WORK TO BE COMPLETED
Could you find every line in the entries below that holds the word "REQUEST" and copy it?
----- EXCERPTED DATA
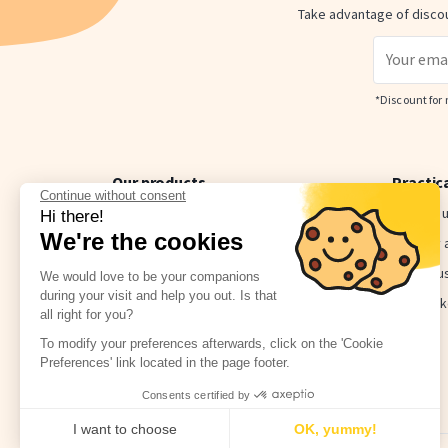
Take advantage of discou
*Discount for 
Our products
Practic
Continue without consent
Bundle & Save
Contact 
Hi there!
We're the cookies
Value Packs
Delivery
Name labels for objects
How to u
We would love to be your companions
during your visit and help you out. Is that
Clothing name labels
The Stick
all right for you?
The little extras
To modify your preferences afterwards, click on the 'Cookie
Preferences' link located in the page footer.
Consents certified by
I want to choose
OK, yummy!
----------
----- EXCERPTED DATA
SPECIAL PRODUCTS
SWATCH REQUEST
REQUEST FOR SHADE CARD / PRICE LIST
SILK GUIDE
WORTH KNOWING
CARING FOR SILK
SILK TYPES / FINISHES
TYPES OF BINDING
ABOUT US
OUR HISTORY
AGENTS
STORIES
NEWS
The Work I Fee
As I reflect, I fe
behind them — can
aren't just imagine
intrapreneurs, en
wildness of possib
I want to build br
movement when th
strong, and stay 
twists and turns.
----------
YOUR RESPONSE
SWATCH REQUEST
REQUEST FOR SHADE CARD / PRICE LIST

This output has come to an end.